Brief - Can you pull out each line of the data below that includes the word "will"?

Records from a collection -
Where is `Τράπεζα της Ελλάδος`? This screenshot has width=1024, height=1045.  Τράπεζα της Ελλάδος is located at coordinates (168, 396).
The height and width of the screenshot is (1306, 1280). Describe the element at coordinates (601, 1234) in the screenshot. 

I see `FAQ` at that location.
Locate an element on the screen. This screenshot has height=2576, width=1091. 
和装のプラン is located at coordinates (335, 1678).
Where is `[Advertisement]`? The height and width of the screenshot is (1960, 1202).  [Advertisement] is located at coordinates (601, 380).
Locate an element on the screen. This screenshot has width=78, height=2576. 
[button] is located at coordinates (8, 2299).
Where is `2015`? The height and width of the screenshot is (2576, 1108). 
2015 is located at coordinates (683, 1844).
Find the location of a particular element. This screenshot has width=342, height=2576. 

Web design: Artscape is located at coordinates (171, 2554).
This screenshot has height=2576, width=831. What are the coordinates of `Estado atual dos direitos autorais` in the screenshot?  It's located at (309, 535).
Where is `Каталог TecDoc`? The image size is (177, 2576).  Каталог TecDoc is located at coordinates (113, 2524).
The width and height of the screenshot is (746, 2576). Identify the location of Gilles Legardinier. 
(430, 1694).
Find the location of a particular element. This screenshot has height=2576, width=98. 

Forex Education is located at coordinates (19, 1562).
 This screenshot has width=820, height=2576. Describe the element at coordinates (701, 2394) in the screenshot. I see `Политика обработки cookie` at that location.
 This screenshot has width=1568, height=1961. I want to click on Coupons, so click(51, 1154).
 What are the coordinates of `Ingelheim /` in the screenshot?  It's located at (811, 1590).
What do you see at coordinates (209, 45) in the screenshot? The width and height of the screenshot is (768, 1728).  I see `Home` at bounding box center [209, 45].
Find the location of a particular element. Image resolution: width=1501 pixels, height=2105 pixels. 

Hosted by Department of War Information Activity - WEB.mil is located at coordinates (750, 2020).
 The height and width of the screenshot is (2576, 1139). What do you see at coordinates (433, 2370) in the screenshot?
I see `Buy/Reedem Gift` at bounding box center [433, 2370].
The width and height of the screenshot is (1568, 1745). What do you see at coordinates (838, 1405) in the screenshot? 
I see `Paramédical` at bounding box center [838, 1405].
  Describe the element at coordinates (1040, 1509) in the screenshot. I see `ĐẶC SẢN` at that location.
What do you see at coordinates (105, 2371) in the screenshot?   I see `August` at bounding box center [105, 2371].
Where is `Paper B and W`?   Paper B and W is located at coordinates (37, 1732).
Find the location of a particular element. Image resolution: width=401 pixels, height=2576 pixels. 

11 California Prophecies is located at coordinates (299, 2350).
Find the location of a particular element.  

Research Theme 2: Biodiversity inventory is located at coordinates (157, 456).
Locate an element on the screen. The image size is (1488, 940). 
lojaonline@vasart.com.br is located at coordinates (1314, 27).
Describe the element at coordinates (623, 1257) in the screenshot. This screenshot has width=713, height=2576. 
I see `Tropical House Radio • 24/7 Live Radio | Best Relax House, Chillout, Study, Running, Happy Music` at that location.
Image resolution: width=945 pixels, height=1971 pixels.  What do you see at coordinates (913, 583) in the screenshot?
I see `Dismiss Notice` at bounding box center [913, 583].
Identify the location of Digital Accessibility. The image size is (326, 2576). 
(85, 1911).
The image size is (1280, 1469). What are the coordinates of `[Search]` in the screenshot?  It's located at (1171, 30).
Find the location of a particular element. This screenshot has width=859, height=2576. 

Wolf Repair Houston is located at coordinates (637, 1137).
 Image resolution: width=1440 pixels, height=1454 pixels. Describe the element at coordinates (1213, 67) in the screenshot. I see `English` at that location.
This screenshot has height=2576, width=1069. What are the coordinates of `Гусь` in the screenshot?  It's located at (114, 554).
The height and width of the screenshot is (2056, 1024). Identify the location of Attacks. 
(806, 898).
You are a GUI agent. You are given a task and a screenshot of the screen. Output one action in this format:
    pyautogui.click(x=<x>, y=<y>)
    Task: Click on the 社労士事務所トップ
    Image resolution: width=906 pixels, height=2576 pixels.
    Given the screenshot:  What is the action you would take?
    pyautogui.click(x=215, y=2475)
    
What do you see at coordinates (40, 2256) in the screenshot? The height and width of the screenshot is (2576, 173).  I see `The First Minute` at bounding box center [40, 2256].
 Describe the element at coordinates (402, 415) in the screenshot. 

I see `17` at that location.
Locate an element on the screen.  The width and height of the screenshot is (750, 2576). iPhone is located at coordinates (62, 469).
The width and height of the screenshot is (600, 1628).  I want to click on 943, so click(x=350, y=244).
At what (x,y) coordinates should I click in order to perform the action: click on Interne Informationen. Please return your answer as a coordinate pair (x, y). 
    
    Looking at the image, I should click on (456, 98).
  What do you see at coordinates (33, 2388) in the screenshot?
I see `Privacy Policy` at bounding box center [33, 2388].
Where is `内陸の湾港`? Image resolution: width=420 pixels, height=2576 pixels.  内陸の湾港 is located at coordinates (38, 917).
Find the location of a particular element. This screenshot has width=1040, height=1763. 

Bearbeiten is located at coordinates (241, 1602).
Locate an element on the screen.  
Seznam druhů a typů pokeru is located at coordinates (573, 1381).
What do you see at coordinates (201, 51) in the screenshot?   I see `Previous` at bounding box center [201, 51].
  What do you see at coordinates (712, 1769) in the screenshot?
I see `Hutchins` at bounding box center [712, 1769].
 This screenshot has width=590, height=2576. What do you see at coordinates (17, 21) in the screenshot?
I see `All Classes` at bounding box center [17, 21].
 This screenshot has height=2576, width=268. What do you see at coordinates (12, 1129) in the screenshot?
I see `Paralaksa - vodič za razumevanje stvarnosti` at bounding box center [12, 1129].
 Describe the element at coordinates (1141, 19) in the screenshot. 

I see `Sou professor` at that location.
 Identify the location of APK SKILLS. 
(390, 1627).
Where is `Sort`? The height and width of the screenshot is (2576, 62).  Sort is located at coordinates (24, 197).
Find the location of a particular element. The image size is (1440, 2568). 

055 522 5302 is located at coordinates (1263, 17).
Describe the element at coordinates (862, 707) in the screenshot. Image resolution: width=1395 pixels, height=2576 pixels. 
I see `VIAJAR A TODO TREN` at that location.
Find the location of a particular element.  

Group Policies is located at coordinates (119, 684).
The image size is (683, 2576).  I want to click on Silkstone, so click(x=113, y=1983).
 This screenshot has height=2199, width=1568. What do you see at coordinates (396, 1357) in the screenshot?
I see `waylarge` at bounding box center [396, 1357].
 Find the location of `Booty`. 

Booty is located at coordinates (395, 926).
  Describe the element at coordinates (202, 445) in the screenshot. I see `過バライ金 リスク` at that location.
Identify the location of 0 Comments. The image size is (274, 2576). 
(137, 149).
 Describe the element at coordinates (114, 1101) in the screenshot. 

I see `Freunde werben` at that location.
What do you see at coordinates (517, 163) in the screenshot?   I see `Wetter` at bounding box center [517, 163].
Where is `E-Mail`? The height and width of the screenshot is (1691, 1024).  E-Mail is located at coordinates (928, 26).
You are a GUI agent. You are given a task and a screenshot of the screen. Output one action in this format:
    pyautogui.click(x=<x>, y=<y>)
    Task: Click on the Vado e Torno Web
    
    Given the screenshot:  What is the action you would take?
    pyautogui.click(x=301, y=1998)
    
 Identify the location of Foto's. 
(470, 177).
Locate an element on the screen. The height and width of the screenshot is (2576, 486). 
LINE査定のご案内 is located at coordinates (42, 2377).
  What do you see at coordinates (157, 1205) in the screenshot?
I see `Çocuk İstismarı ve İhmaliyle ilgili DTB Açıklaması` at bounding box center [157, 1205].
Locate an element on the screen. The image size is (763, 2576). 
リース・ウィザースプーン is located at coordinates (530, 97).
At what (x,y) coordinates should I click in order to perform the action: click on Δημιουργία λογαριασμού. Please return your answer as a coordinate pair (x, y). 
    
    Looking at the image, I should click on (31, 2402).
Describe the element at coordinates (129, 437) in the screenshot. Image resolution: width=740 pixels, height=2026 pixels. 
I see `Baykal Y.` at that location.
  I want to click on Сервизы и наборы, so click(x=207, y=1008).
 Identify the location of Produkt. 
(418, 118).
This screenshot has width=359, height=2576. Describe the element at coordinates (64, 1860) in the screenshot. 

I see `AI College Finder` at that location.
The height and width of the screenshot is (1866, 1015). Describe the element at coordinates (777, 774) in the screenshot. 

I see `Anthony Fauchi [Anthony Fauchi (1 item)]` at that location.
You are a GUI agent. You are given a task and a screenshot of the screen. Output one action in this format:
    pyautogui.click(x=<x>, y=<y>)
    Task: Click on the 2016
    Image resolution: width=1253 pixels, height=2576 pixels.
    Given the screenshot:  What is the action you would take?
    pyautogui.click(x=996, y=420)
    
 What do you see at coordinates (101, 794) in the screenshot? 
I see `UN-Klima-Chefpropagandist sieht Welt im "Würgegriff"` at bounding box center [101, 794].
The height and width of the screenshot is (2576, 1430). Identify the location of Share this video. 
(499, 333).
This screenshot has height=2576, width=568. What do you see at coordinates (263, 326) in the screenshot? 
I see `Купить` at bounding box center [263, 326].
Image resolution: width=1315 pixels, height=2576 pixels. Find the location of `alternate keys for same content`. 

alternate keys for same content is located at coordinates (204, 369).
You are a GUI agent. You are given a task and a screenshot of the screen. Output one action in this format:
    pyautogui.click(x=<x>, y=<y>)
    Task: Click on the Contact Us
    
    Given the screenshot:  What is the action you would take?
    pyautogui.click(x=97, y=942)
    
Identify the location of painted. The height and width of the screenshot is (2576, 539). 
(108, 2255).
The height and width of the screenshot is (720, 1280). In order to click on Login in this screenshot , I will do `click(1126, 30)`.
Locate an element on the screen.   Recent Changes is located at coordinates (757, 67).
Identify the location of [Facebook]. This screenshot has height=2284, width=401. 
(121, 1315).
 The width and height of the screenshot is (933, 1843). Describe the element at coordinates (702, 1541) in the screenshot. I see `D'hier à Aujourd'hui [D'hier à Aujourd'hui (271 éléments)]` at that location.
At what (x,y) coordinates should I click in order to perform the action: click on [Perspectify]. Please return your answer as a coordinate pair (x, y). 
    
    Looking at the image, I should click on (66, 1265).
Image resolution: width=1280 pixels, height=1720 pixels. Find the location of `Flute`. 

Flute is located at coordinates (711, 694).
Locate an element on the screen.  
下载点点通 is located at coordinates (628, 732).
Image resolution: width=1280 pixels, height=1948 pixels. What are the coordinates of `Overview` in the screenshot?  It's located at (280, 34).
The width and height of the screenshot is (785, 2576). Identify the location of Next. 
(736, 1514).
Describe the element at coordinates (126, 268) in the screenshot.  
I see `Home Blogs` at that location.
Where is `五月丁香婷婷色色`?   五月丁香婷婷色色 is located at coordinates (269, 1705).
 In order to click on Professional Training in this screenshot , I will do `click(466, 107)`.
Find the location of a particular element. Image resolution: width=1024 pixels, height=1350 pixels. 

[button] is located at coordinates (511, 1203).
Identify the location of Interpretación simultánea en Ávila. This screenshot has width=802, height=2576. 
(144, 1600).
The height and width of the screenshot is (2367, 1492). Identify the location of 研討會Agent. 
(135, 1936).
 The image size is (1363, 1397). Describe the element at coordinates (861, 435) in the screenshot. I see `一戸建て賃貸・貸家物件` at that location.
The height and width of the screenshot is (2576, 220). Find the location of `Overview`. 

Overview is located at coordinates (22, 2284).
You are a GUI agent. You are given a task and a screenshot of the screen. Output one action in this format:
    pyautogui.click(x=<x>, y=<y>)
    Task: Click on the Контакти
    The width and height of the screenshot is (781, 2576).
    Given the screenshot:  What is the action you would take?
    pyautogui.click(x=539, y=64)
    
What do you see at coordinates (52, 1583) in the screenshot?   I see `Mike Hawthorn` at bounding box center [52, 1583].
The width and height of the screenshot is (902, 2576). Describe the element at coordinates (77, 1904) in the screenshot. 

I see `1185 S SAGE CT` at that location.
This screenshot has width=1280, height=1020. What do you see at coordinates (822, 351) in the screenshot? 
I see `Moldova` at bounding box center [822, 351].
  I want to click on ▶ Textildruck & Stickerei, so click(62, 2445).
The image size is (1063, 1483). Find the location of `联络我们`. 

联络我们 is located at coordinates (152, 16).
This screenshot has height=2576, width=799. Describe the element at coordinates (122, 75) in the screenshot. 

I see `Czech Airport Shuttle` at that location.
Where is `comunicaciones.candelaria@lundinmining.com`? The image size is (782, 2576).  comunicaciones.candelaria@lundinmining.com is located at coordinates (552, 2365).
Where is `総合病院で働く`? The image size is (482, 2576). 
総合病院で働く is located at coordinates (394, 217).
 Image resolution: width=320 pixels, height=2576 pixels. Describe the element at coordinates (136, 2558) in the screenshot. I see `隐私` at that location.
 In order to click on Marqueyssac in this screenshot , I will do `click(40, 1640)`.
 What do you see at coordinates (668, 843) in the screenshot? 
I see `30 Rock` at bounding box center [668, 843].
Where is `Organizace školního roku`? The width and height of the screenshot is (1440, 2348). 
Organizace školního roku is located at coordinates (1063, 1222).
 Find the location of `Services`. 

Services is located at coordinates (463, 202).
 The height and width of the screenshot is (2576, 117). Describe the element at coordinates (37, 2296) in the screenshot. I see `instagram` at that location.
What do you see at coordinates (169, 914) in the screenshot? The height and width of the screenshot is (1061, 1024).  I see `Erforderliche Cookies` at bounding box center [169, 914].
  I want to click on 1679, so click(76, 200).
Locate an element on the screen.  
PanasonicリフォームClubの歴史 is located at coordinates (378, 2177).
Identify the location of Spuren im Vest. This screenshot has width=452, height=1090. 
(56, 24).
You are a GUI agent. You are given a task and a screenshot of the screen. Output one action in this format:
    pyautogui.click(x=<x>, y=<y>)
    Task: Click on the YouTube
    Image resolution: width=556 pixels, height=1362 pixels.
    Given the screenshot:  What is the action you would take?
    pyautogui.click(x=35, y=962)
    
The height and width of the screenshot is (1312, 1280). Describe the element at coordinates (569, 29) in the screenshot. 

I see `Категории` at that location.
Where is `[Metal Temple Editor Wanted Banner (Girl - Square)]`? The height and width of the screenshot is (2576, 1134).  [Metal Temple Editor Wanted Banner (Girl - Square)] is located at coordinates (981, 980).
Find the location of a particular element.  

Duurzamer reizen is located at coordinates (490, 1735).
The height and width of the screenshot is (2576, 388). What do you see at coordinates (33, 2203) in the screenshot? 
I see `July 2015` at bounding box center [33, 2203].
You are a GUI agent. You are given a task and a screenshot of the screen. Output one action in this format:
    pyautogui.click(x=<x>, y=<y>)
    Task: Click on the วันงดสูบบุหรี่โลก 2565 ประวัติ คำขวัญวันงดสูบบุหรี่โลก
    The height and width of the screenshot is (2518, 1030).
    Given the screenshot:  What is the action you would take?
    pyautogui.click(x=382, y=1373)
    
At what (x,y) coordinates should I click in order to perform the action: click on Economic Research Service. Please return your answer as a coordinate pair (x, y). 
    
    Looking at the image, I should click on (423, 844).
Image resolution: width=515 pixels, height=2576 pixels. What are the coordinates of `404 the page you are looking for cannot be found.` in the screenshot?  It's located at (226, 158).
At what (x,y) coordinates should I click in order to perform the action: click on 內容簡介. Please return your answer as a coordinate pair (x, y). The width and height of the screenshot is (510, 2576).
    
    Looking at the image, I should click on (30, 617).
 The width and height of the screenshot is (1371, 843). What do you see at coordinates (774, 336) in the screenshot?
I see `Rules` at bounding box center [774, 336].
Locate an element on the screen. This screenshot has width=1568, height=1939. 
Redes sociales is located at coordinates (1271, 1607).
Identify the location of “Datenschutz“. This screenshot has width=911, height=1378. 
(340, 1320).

Response to this task -
The height and width of the screenshot is (720, 1280). In order to click on Login in this screenshot , I will do `click(1126, 30)`.
 In order to click on Professional Training in this screenshot , I will do `click(466, 107)`.
 In order to click on Marqueyssac in this screenshot , I will do `click(40, 1640)`.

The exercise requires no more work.